[Entries taken from a collection]
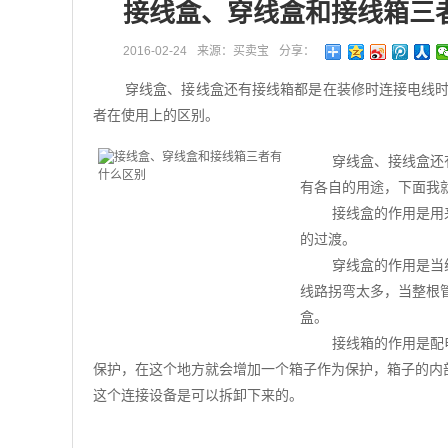
接线盒、穿线盒和接线箱三
2016-02-24
来源：买卖宝
分享：
穿线盒、接线盒还有接线箱都是在装修时连接电线
者在使用上的区别。
穿线盒、接线盒还
有各自的用途，下面我
接线盒的作用是用
的过渡。
穿线盒的作用是当
线路拐弯太多，当整根
盒。
接线箱的作用是配
保护，在这个地方就会增加一个箱子作为保护，箱子的内
这个连接设备是可以拆卸下来的。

**TASK STATEMENT**
The records above must be printed exactly; the pictures stay out.

**ANSWER TO THE PROBLEM**
接线盒、穿线盒和接线箱三
2016-02-24
来源：买卖宝
分享：
穿线盒、接线盒还有接线箱都是在装修时连接电线
者在使用上的区别。
穿线盒、接线盒还
有各自的用途，下面我
接线盒的作用是用
的过渡。
穿线盒的作用是当
线路拐弯太多，当整根
盒。
接线箱的作用是配
保护，在这个地方就会增加一个箱子作为保护，箱子的内
这个连接设备是可以拆卸下来的。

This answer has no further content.